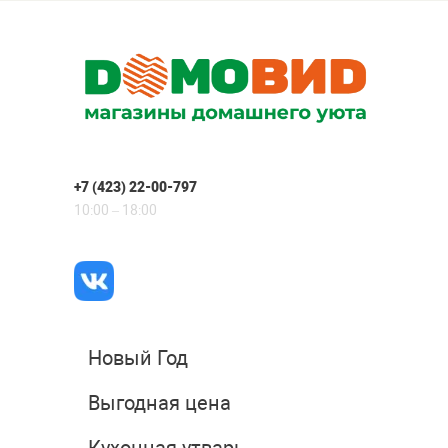
+7 (423) 22-00-797
10:00 – 18:00
Новый Год
Выгодная цена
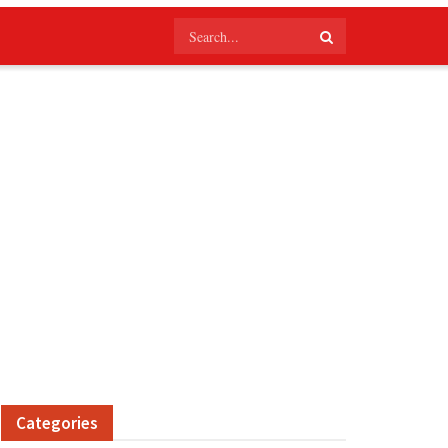
Categories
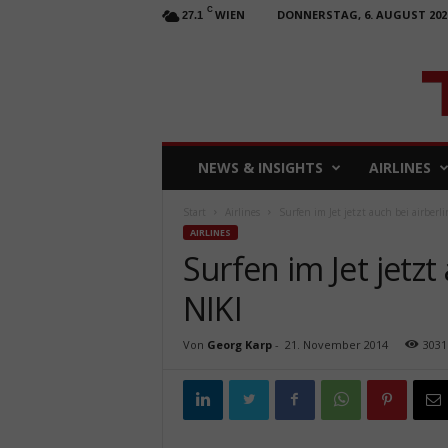
C
WIEN
DONNERSTAG, 6. AUGUST 202
27.1
T
NEWS & INSIGHTS
AIRLINES
R
A
Start
Airlines
Surfen im Jet jetzt auch bei airberl
V
AIRLINES
E
Surfen im Jet jetzt
L
b
NIKI
u
s
i
Von
Georg Karp
-
21. November 2014
3031
n
e
s
s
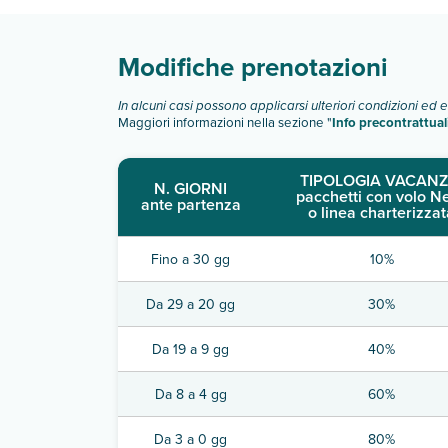
Modifiche prenotazioni
In alcuni casi possono applicarsi ulteriori condizioni ed 
Maggiori informazioni nella sezione "
Info precontrattual
TIPOLOGIA VACANZ
N. GIORNI
pacchetti con volo N
ante partenza
o linea charterizzat
Fino a 30 gg
10%
Da 29 a 20 gg
30%
Da 19 a 9 gg
40%
Da 8 a 4 gg
60%
Da 3 a 0 gg
80%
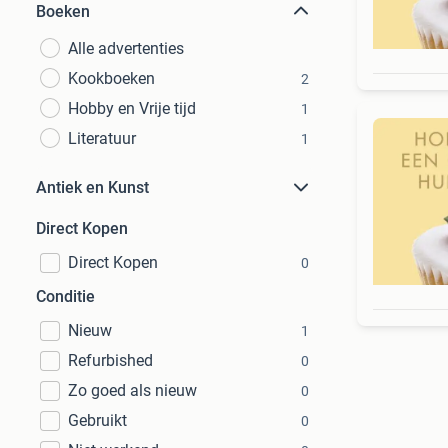
Boeken
Alle advertenties
Kookboeken
2
Hobby en Vrije tijd
1
Literatuur
1
Antiek en Kunst
Direct Kopen
Direct Kopen
0
Conditie
Nieuw
1
Refurbished
0
Zo goed als nieuw
0
Gebruikt
0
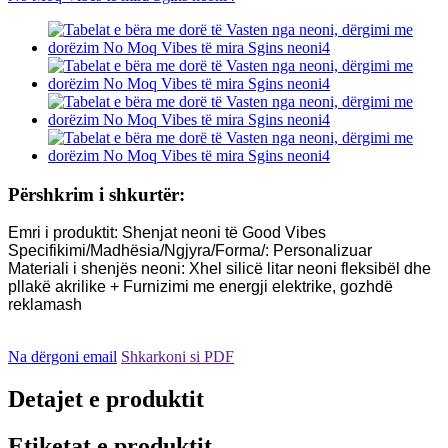
Përshkrim i shkurtër:
Emri i produktit: Shenjat neoni të Good Vibes
Specifikimi/Madhësia/Ngjyra/Forma/: Personalizuar
Materiali i shenjës neoni: Xhel silicë litar neoni fleksibël dhe
pllakë akrilike + Furnizimi me energji elektrike, gozhdë
reklamash
Na dërgoni email
Shkarkoni si PDF
Detajet e produktit
Etiketat e produktit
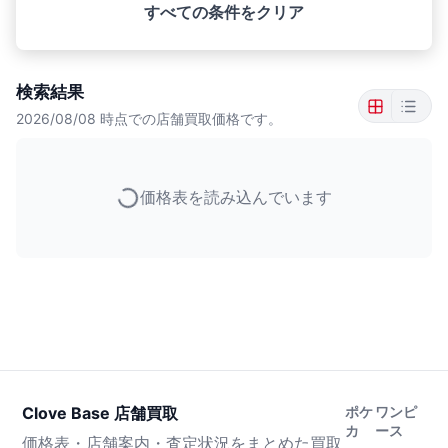
すべての条件をクリア
検索結果
2026/08/08
時点での店舗買取価格です。
価格表を読み込んでいます
Clove Base 店舗買取
ポケ
ワンピ
カ
ース
価格表・店舗案内・査定状況をまとめた買取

----

- Activity -
All of the records above are to be printed exactly, with every picture omitted.

- Task answer -
+7 (423) 22-00-797
10:00 – 18:00
Новый Год
Выгодная цена
Categories
C
WIEN
DONNERSTAG, 6. AUGUST 202
27.1
T
NEWS & INSIGHTS
AIRLINES
R
A
Start
Airlines
Surfen im Jet jetzt auch bei airberl
V
AIRLINES
E
Surfen im Jet jetzt
L
b
NIKI
u
s
i
Von
Georg Karp
-
21. November 2014
3031
n
e
s
s
Modifiche prenotazioni
In alcuni casi possono applicarsi ulteriori condizioni ed 
Maggiori informazioni nella sezione "
Info precontrattual
TIPOLOGIA VACANZ
N. GIORNI
pacchetti con volo N
ante partenza
o linea charterizzat
Fino a 30 gg
10%
Da 29 a 20 gg
30%
Da 19 a 9 gg
40%
Da 8 a 4 gg
60%
Da 3 a 0 gg
80%
Boeken
Alle advertenties
Kookboeken
2
Hobby en Vrije tijd
1
Literatuur
1
Antiek en Kunst
Direct Kopen
Direct Kopen
0
Conditie
Nieuw
1
Refurbished
0
Zo goed als nieuw
0
Gebruikt
0
Përshkrim i shkurtër:
Emri i produktit: Shenjat neoni të Good Vibes
Specifikimi/Madhësia/Ngjyra/Forma/: Personalizuar
Materiali i shenjës neoni: Xhel silicë litar neoni fleksibël dhe
pllakë akrilike + Furnizimi me energji elektrike, gozhdë
reklamash
Na dërgoni email
Shkarkoni si PDF
Detajet e produktit
Etiketat e produktit
すべての条件をクリア
検索結果
2026/08/08
時点での店舗買取価格です。
価格表を読み込んでいます
Clove Base 店舗買取
ポケ
ワンピ
カ
ース
価格表・店舗案内・査定状況をまとめた買取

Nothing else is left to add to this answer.